Especialistas contestam MP que cria limite para compensação de crédito

Sovos
janeiro 10, 2024

Medida pode ser questionada na Justiça, inclusive em razão de a restrição trazida possuir características de empréstimo compulsório.

São Paulo – Advogados da área tributária avaliam que a medida provisória (MP) que limita a compensação de créditos tributários gerados por decisões judiciais não pode retroagir para prejudicar contribuintes que possuem valores a receber do governo.

Há discussões, no entanto, sobre quais empresas estariam protegidas da mudança na legislação anunciada no fim de 2023 para aumentar a arrecadação: somente quem entrou com pedido de compensação até o ano passado, todas as que obtiveram o direito ao ressarcimento na Justiça ou também aquelas que possuem ações que ainda não transitaram em julgado. Alguns advogados definem a medida como confisco, empréstimo compulsório ou calote.

O alvo do governo são as grandes empresas que se beneficiaram da decisão do Supremo Tribunal Federal (STF) de 2021 na chamada tese do século, que trata da exclusão do Imposto sobre Circulação de Mercadorias e Prestação de Serviços (ICMS) da base de cálculo do Programa de Integração Social (PIS) e da Contribuição para o Financiamento da Seguridade Social (Cofins).

Nesse caso, empresas que pagaram tributos a mais no passado ganharam o direito de descontar esses valores daquilo que é devido ao governo federal ou receber a restituição por precatório.O Ministério da Fazenda propôs parcelar o uso desse abatimento quando o valor superar R$ 10 milhões.

A norma, publicada no final de 2023, está em vigor de forma provisória e precisa do aval do Congresso para se tornar definitiva.

Na última sexta-feira (5), o Ministério da Fazenda publicou portaria que estabelece os limites mensais para compensação de créditos tributários acima desse valor em um período de 12 a 60 meses, a depender do montante envolvido.

Durante o anúncio das medidas em dezembro, o secretário da Receita Federal, Robinson Barreirinhas, afirmou que as decisões judiciais que ficaram acima desse patamar representaram R$ 35 bilhões em créditos tributários no ano passado. Ele disse que a restrição poderá representar uma arrecadação de cerca de R$ 20 bilhões a mais em 2024.

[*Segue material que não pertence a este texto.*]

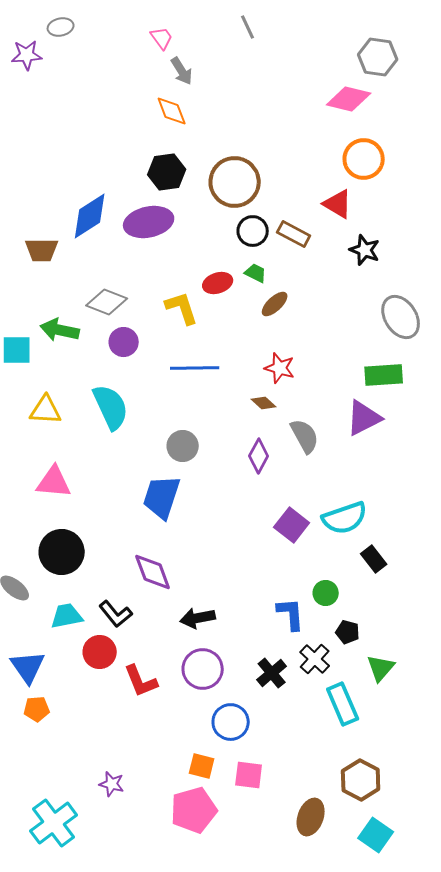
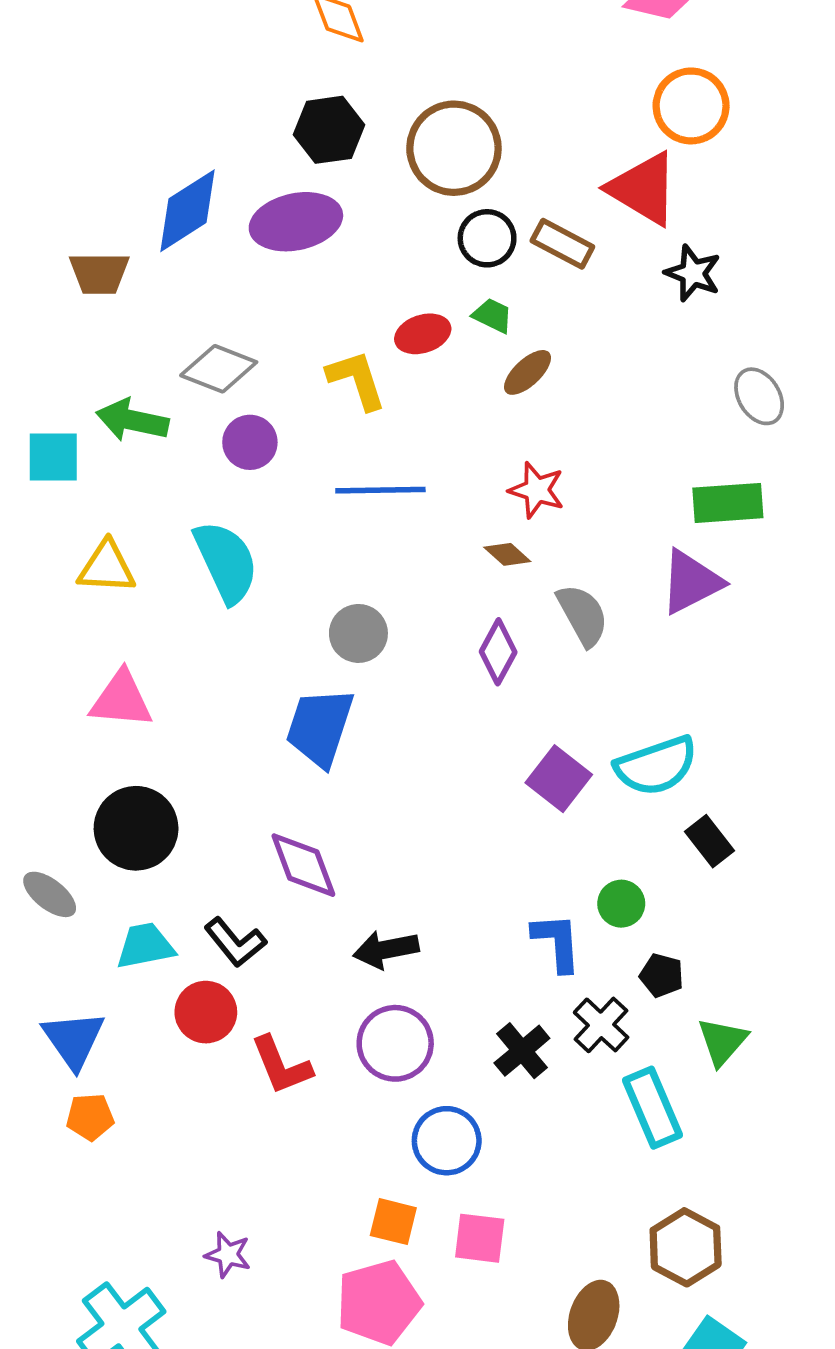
red triangle: (338, 204) -> (643, 189), size x1.4
gray ellipse: (401, 317) -> (759, 396), size x0.7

Flávio Paranhos, sócio do Veirano Advogados, afirma que a decisão não poderia alcançar contribuintes que possuem decisões definitivas e já entraram com pedido de compensação junto à Receita Federal.

Encontro de contas

Segundo ele, em 2009, o Superior Tribunal de Justiça (STJ) decidiu que a lei que regula a compensação tributária é aquela vigente na data do chamado encontro de contas (Tema 345).

Em 2011, a Procuradoria-Geral da Fazenda Nacional (PGFN) definiu esse encontro de contas como o momento da entrega da primeira Declaração de Compensação (DComp) ao Fisco, que traz o valor total pago a mais ao governo.“Não há direito adquirido na compensação, ela vai seguir a norma do momento”, afirma Paranhos. “O ponto é que, quando a gente fala de encontro de contas, a própria Procuradoria da Fazenda, seguindo o entendimento do STJ, diz que esse momento é a apresentação da primeira declaração de compensação.”

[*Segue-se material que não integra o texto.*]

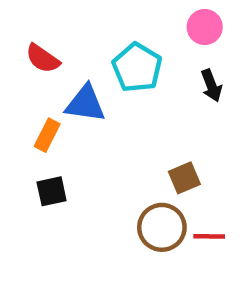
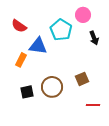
pink circle: (205, 27) -> (83, 15), moved
black square: (52, 191) -> (27, 92), moved
brown circle: (162, 227) -> (52, 87), moved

Segundo o tributarista, a Receita não deve aceitar novas compensações com base nesse argumento, o que obriga as empresas a recorrerem ao Judiciário.

Contribuinte deve recorrer à Justiça

O escritório Mattos Filho avalia que a limitação para a compensação de créditos tributários pode ser questionada na Justiça pelos contribuintes, inclusive em razão de a restrição trazida possuir características de empréstimo compulsório.

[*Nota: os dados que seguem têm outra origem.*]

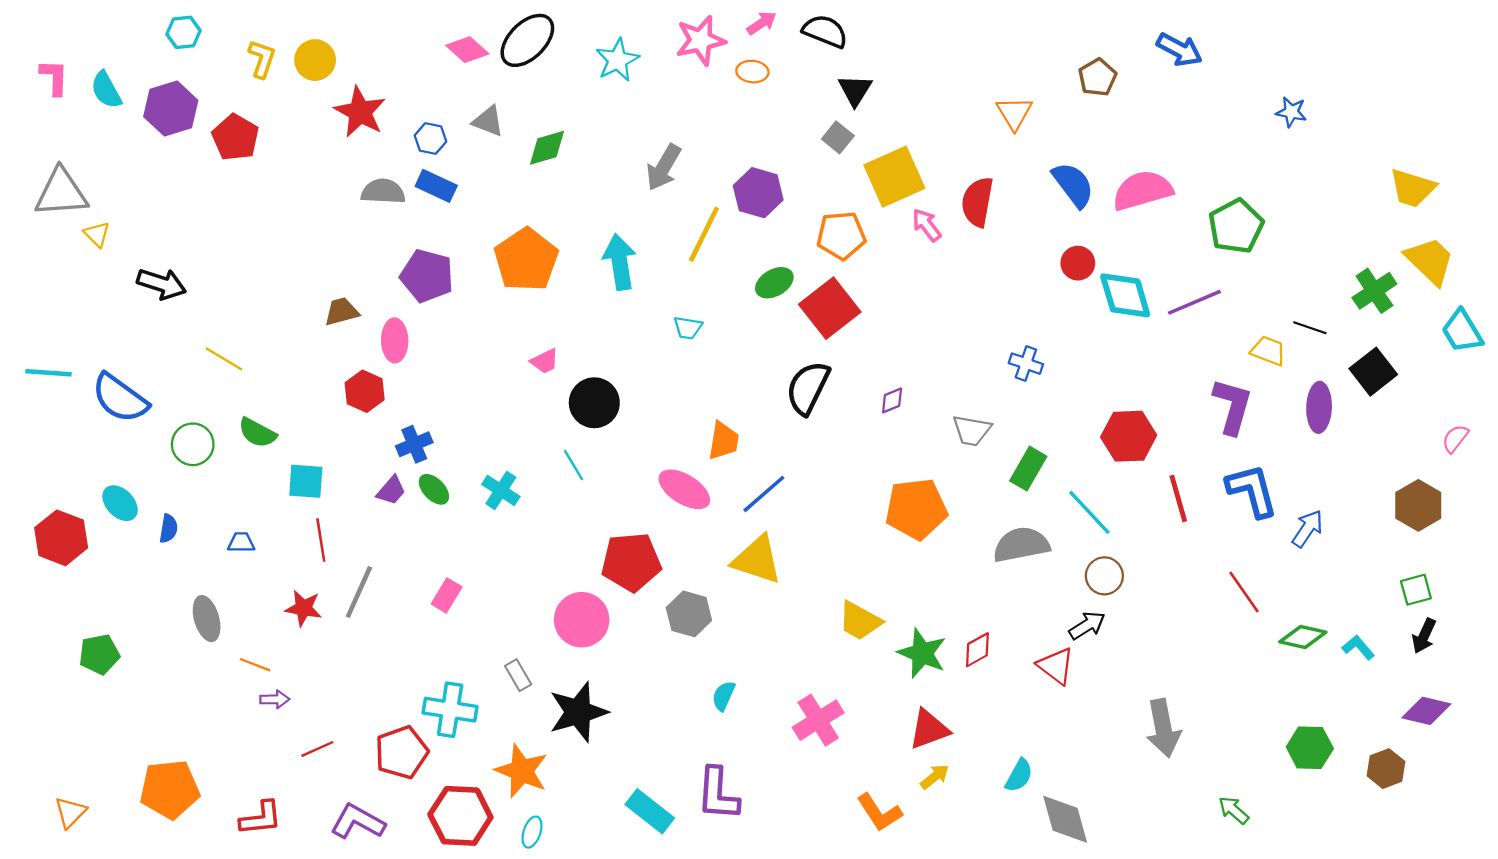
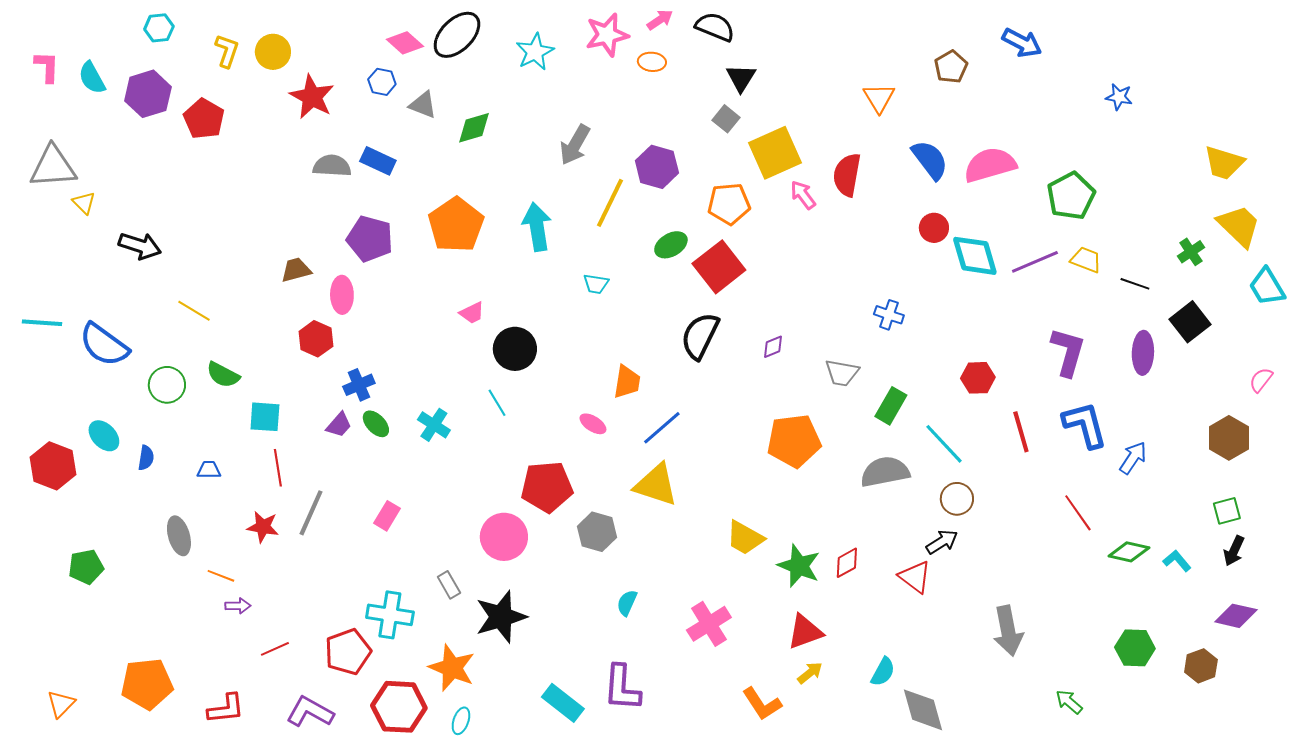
blue hexagon: (430, 138) -> (382, 82), moved
green cross: (1374, 291) -> (1191, 252), size x0.7
yellow trapezoid: (1268, 351) -> (1086, 260), moved
red hexagon: (1129, 436) -> (978, 378), size x0.7
pink ellipse: (684, 489) -> (593, 424), size x0.6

Eduardo Melman Katz, sócio da área de tributário do escritório, avalia que a restrição à medida provisória (MP) é mais ampla e cita a impossibilidade de aplicação para créditos de ações ajuizadas antes da nova norma, em linha com manifestações do Superior Tribunal de Justiça (STJ) em situações análogas.

“Os créditos decorrentes de ações ajuizadas antes da MP não poderiam ser atingidos. A medida provisória e a portaria não trazem essa ressalva de forma expressa, de forma que muitos contribuintes certamente vão ingressar em juízo buscando preventivamente assegurar o direito de seguir compensando normalmente os seus créditos”, afirma o Katz.

David Andrade Silva, tributarista e sócio da Andrade Silva Advogados, também avalia que a medida não deveria alcançar ações que já foram ajuizadas, mesmo nos casos que ainda não têm decisões definitivas.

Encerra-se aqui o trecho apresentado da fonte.